- Exercise requirements -
Once you reach the line containing "Manage Consent" in the entries below, write out that line and each one after it down to the line containing "site. Not consenting", exactly and with nothing added.

******************************

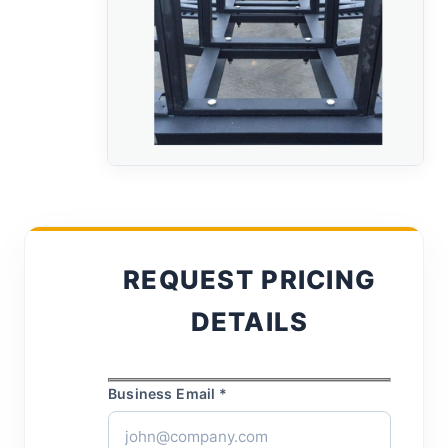
REQUEST PRICING
DETAILS
Business Email *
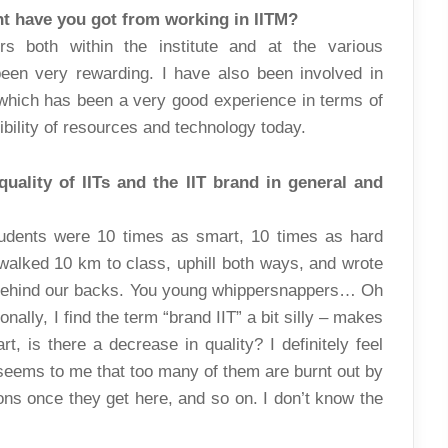
nt have you got from working in IITM?
ers both within the institute and at the various
been very rewarding. I have also been involved in
which has been a very good experience in terms of
bility of resources and technology today.
uality of IITs and the IIT brand in general and
udents were 10 times as smart, 10 times as hard
walked 10 km to class, uphill both ways, and wrote
 behind our backs. You young whippersnappers… Oh
nally, I find the term “brand IIT” a bit silly – makes
t, is there a decrease in quality? I definitely feel
t seems to me that too many of them are burnt out by
ons once they get here, and so on. I don’t know the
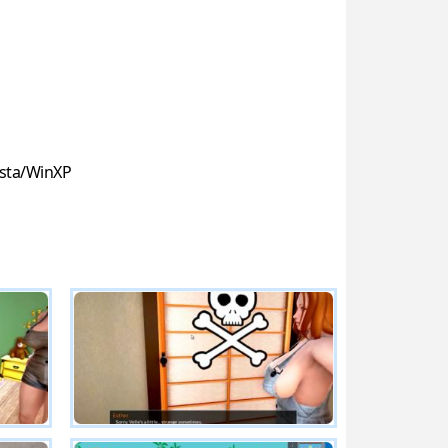
sta/WinXP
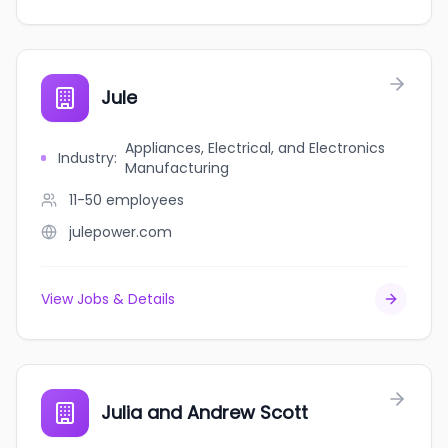
Jule
Appliances, Electrical, and Electronics
Industry
:
Manufacturing
11-50
employees
julepower.com
View Jobs & Details
Julia and Andrew Scott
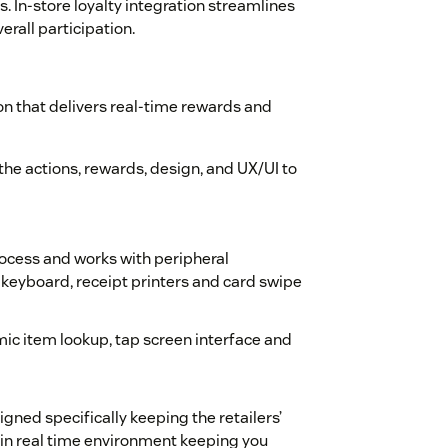
. In-store loyalty integration streamlines
rall participation.
n that delivers real-time rewards and
the actions, rewards, design, and UX/UI to
ocess and works with peripheral
keyboard, receipt printers and card swipe
ic item lookup, tap screen interface and
gned specifically keeping the retailers’
 in real time environment keeping you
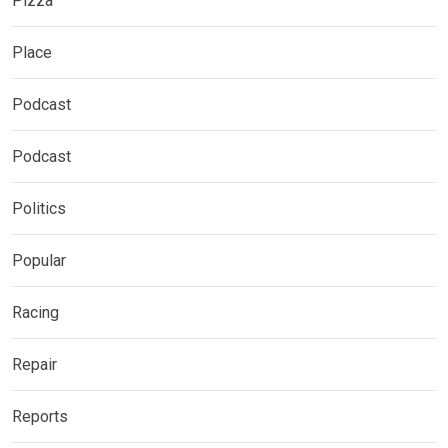
Pizza
Place
Podcast
Podcast
Politics
Popular
Racing
Repair
Reports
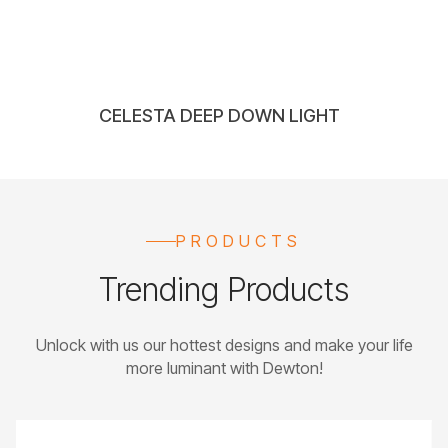
CELESTA DEEP DOWN LIGHT
PRODUCTS
Trending Products
Unlock with us our hottest designs and make your life
more luminant with Dewton!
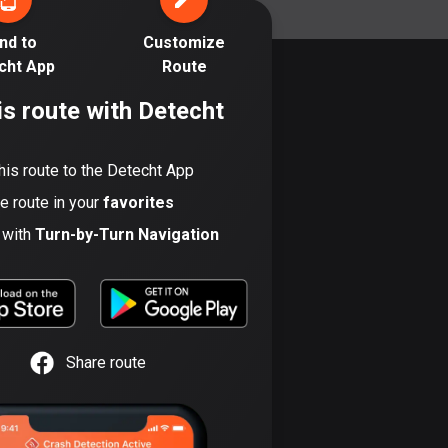
17 routes
nd to
Customize
Bangladesh
cht App
Route
409 routes
is route with Detecht
Barbados
15 routes
his route to the Detecht App
Belarus
he route in your
favorites
141 routes
t with
Turn-by-Turn Navigation
Belgium
4920 routes
Belize
17 routes
Share route
Bhutan
3 routes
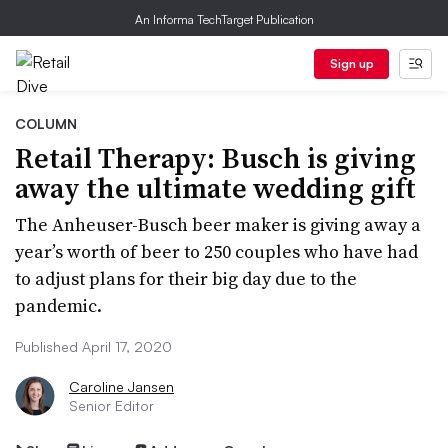
An Informa TechTarget Publication
Sign up
COLUMN
Retail Therapy: Busch is giving
away the ultimate wedding gift
The Anheuser-Busch beer maker is giving away a
year’s worth of beer to 250 couples who have had
to adjust plans for their big day due to the
pandemic.
Published April 17, 2020
Caroline Jansen
Senior Editor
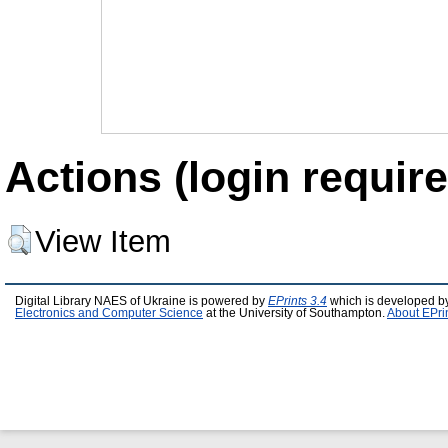
Actions (login require
View Item
Digital Library NAES of Ukraine is powered by
EPrints 3.4
which is developed b
Electronics and Computer Science
at the University of Southampton.
About EPri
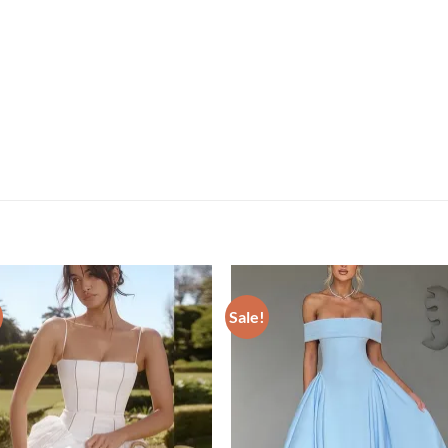
Sale!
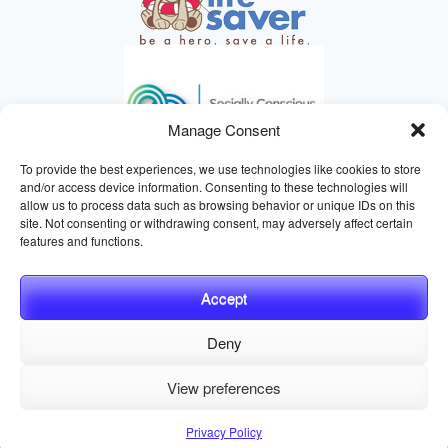
Manage Consent
To provide the best experiences, we use technologies like cookies to store
and/or access device information. Consenting to these technologies will
allow us to process data such as browsing behavior or unique IDs on this
site. Not consenting or withdrawing consent, may adversely affect certain
HELPING ANIMALS SINCE 1895
features and functions.
Accept
Deny
© 2026 Central California SPCA, Fresno CA
Website managed
View preferences
by
Digital Mirage
Privacy Policy
Terms and Conditions
Sitemap
Privacy Policy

******************************

- Solution to this task -
Manage Consent
To provide the best experiences, we use technologies like cookies to store
and/or access device information. Consenting to these technologies will
allow us to process data such as browsing behavior or unique IDs on this
site. Not consenting or withdrawing consent, may adversely affect certain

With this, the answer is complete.